Collected data:
* * * * *

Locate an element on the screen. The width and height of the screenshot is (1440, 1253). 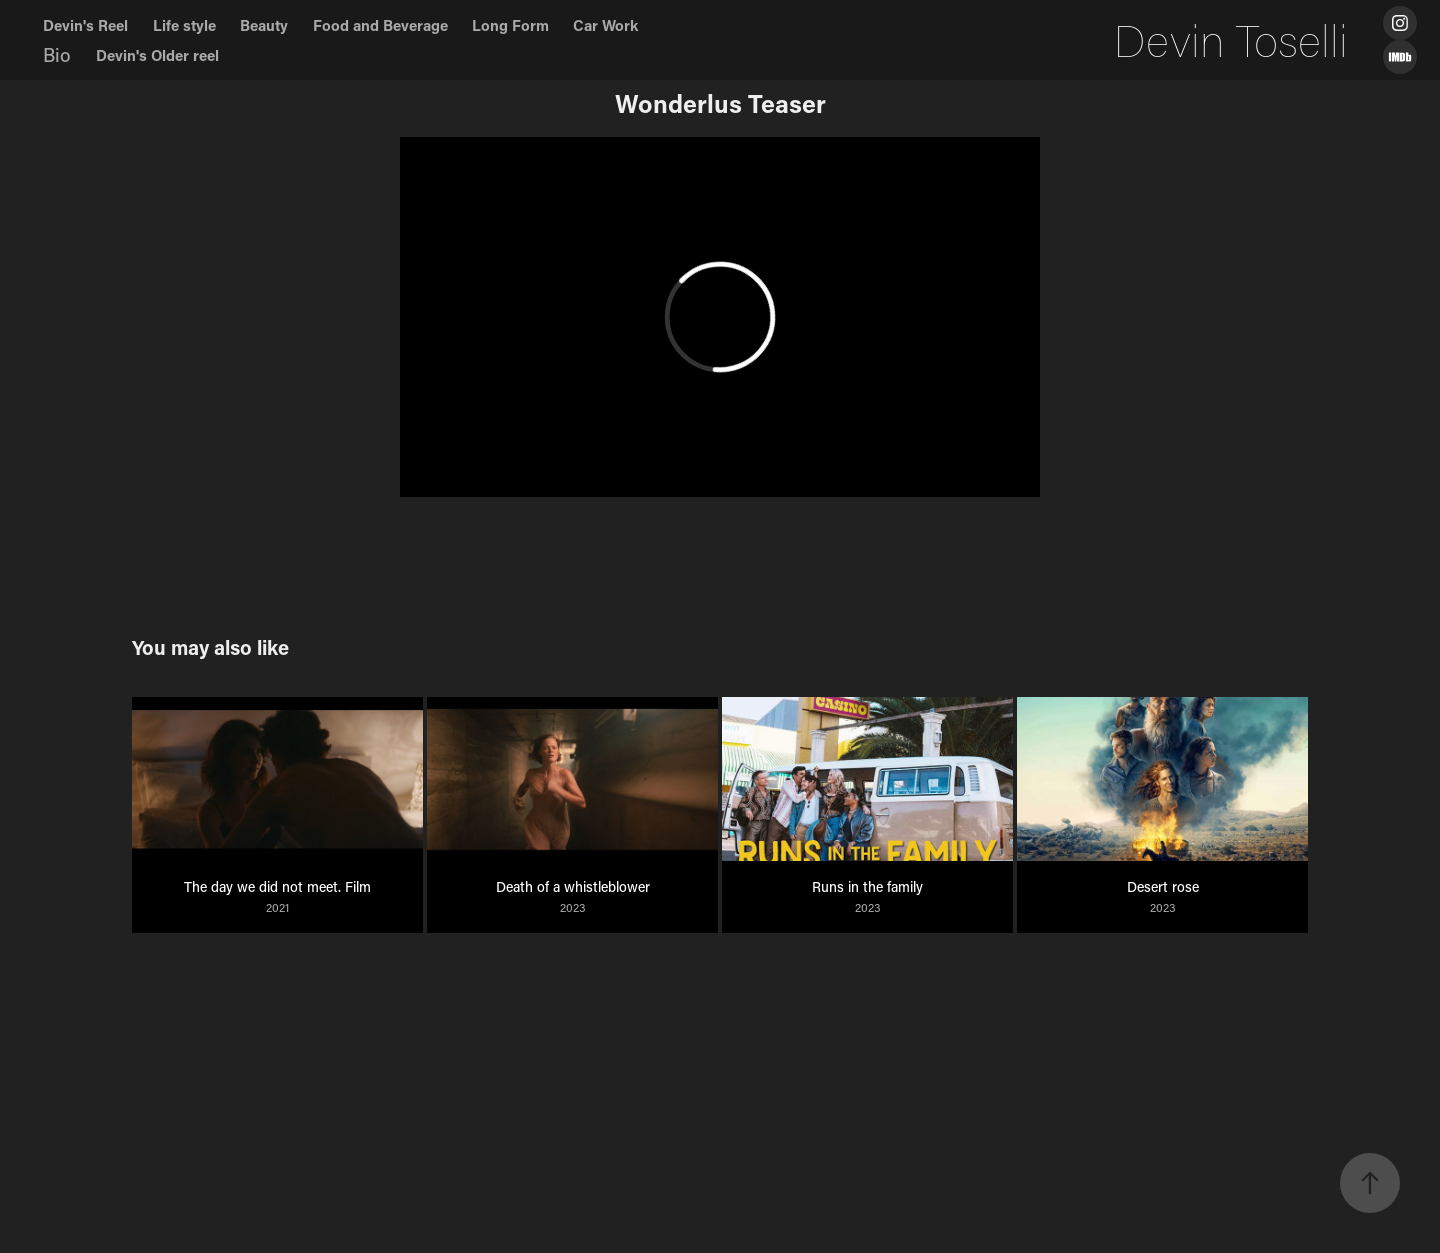
Long Form is located at coordinates (510, 25).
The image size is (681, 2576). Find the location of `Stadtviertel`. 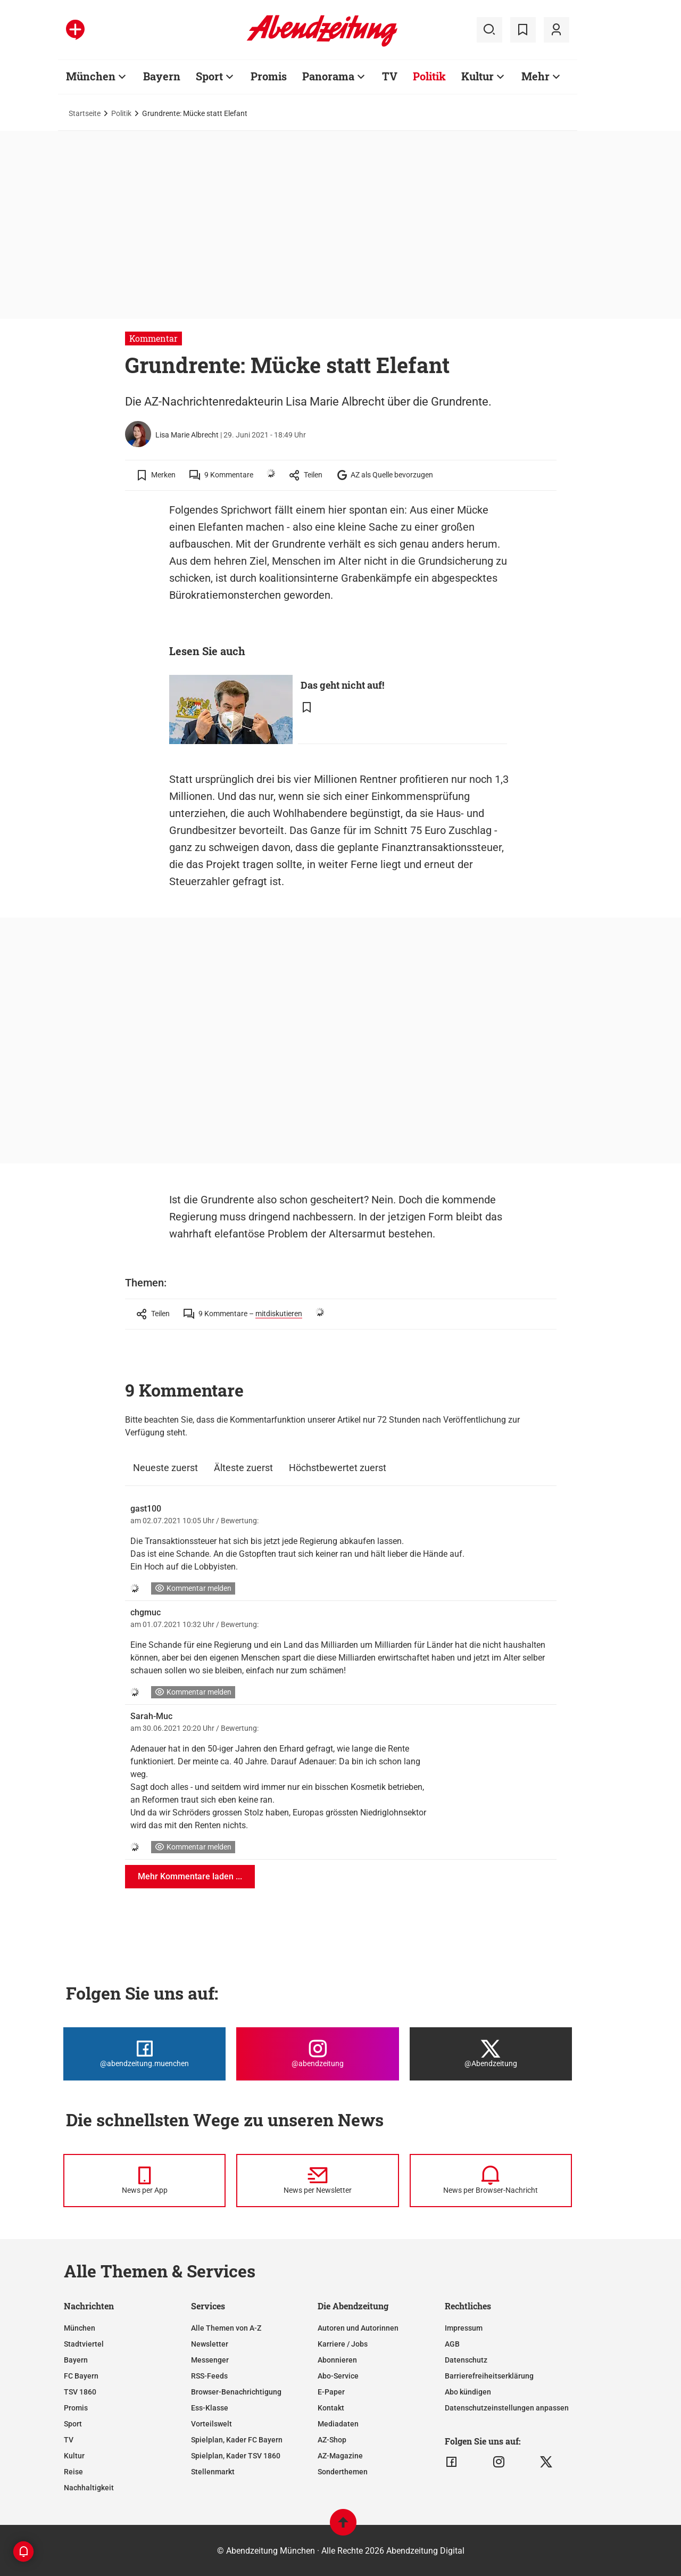

Stadtviertel is located at coordinates (84, 2344).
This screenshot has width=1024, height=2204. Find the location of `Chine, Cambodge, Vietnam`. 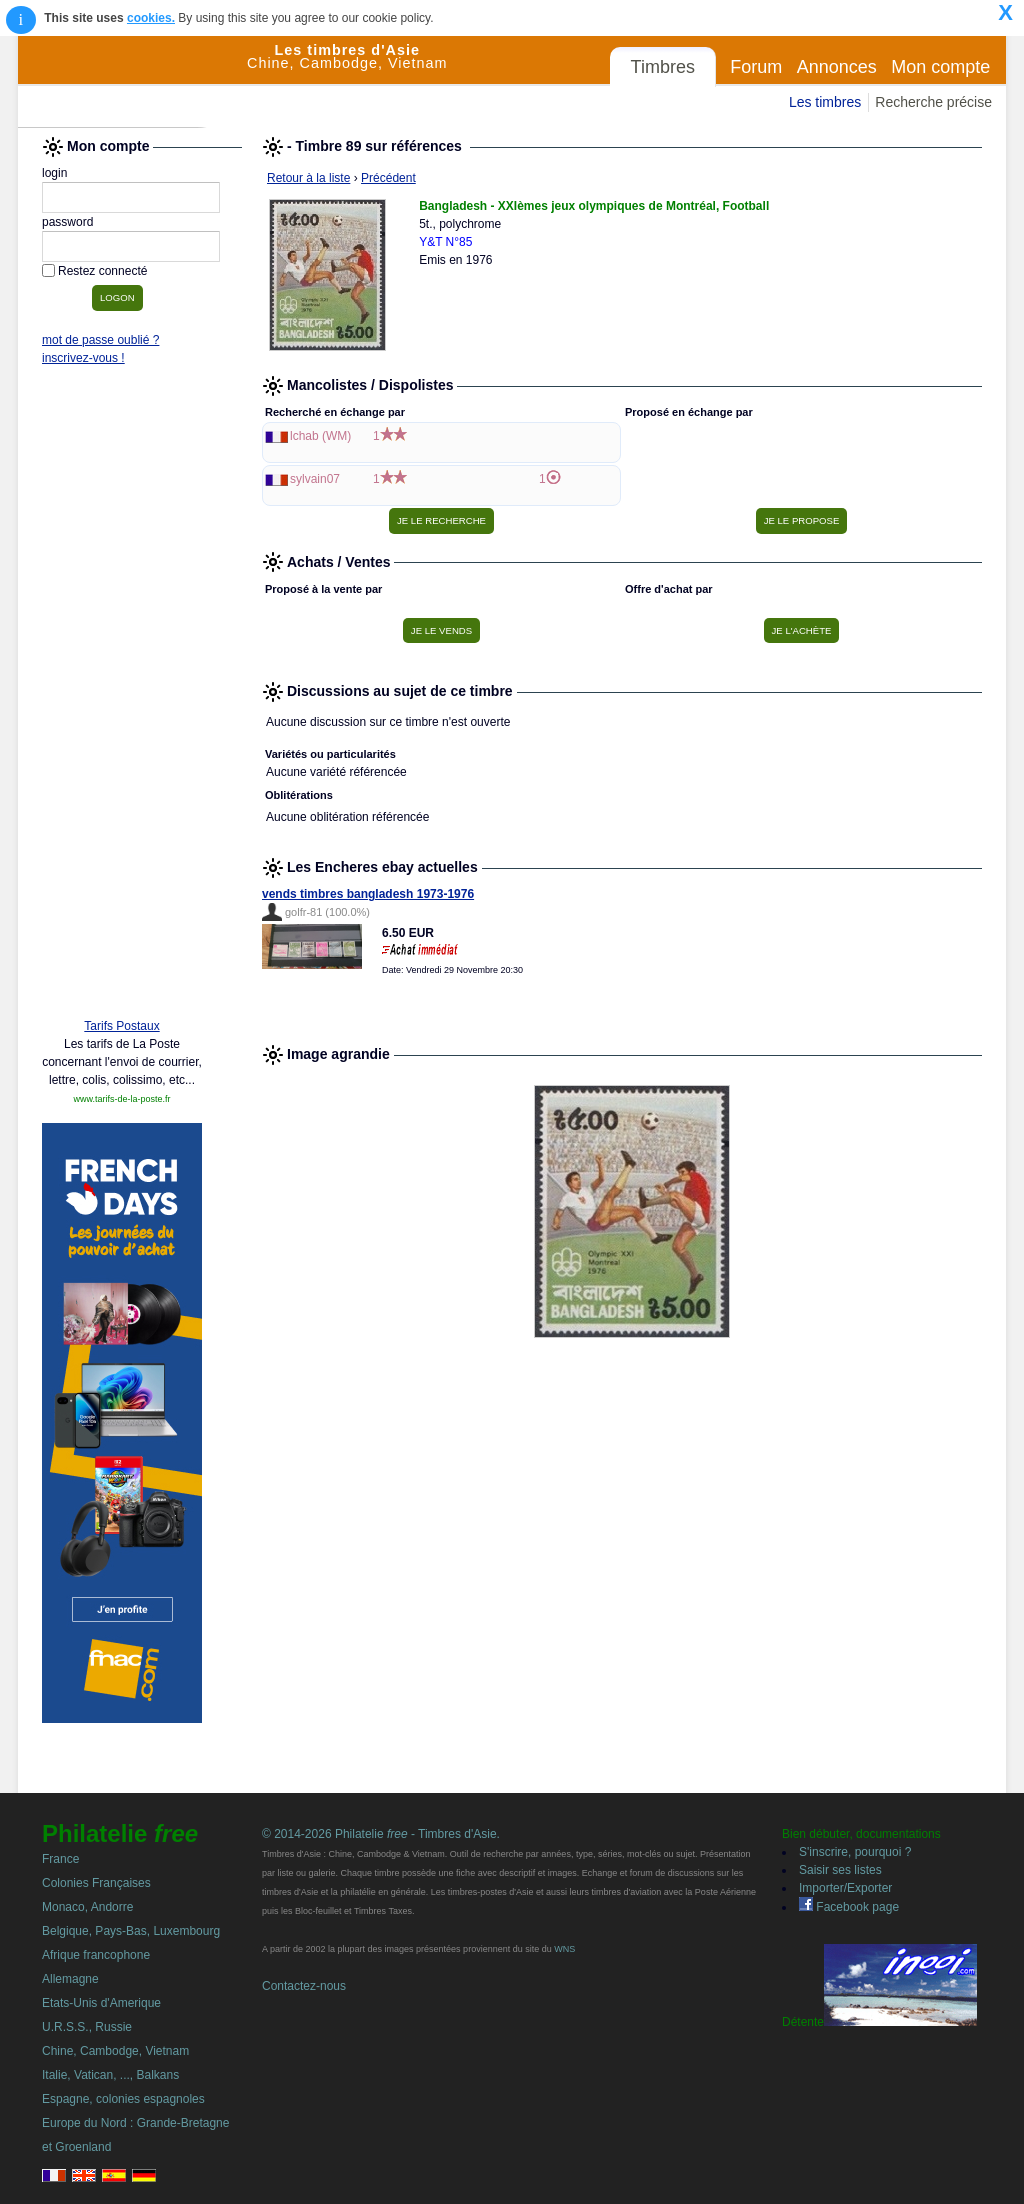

* * * * *

### Activity:
Copy the entries exactly. No pictures.

### Solution:
Locate an element on the screen. The width and height of the screenshot is (1440, 1253). 
Long Form is located at coordinates (510, 25).
The image size is (681, 2576). Find the location of `Stadtviertel`. 

Stadtviertel is located at coordinates (84, 2344).
This screenshot has width=1024, height=2204. Find the location of `Chine, Cambodge, Vietnam`. 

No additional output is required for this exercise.